One of the protocols prompted by the pandemic, the bodies of all those entrusted to them were embalmed, a process of disinfecting.

"Once they're in that preservation state, we feel pretty confident, and we're trained with universal precautions, that this COVID issue is somewhat under control once the embalming process is done."

"If we received more than four hours a night of sleep, that's probably saying a lot because it was passing this baton back and forth but what made it all possible, and I can tell you one personal experience, is when that six-year-old little boy stood up on that kneeler and said, 'I love you, poppa.' That was worth the two hours of sleep, or the three hours of sleep because that gave them closure."

What has been difficult for many people in the funeral home industry during the pandemic is not being able to calm and comfort families in ways that came so easily until a year ago, said Regina Goldsberry, a manager at Verheyden Funeral Homes.

"We can't be ourselves," Goldsberry said. "We're huggers. We're affectionate people and we can't even touch them and they can't touch us. And we're strangers to them and they now have to trust us."

Then there are the countless families they served whose loved one's passing had no connection to COVID other than the restrictions and safety guidelines they, too, had to follow.

It has been very frustrating for them, said Verheyden General Manager Adrianna Schnell. "It poses challenges for that as well to make sure that we continue to keep our guard up and follow everything as needed and continue to protect one another."

"Our goal was to lower the anxiety quickly, and the first thing they're going to know is, yes, you can see mom. Yes, you can see dad and if you have clothing, yes, we'll pick it up, just leave it outside the door," said Joseph who also praised Detroit Mayor Mike Duggan for the mass memorial over the summer on Belle Isle to honor the Detroiters who had already died from COVID-19.
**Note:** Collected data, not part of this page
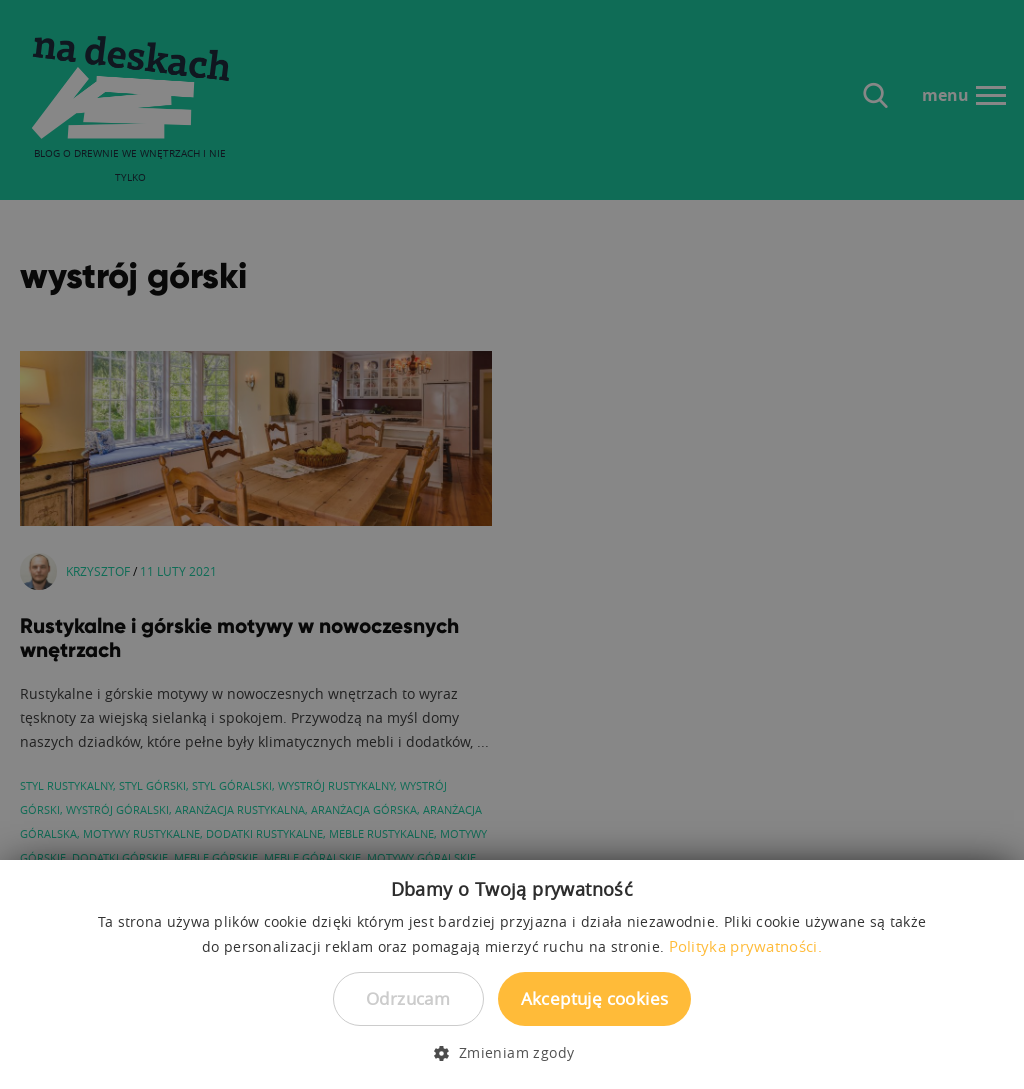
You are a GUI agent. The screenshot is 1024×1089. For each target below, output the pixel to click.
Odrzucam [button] (408, 998)
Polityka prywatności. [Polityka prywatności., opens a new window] (745, 946)
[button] (511, 1053)
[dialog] (512, 544)
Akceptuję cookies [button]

"A dancer, a musician, a grandpa, a healthcare worker," Joseph recalled of the seeing photos of the lives lost. "(That) was priceless for so many."

Mass fatality response team

"The death surge created a number of capacity issues for hospital morgues," said Timothy Schramm, the owner of Howe-Peterson Funeral Homes who is also the Commander for the Michigan Mortuary Response Team (MI-MORT).

MI-MORT is a team of people from across Michigan who have, for years, trained to respond to mass fatality events. And their training scenarios have included plane crashes and a tornado wiping out a nursing home.

In April 2020, the MI-MORT team, which includes forensic dentists, forensic anthropologists, funeral home directors, and data entry specialists, was activated and deployed for the first time.

Their mission was to assist hospitals in Wayne, Washtenaw, and Monroe counties with morgue surge capacity relief from the number of deaths they were experiencing in the beginnings of the global pandemic, Schramm told 7 Action News.

And less than 24 hours after being activated, the team was up and running with their 5,000 square foot portable facility and ready to accept 165 unclaimed, COVID-positive decedents from hospitals that had run out of space to store the bodies.

The site recovery team coordinated with local hospitals to receive paperwork and identification on those who died from COVID but, because of the surge in deaths, needed temporary shelter at their portable facility.

EMS, which is part of MI-MORT, then transported the decedents to their emergency cooling units.

The team would then work on reunification of the remains with family members or guardians and help coordinate a transfer to funeral homes or crematories.

MI-MORT successfully managed over 200 cases during their 28-day deployment.

The remains of nine people whose relatives were not financially able to arrange funeral or cremation services were still cremated and entombed.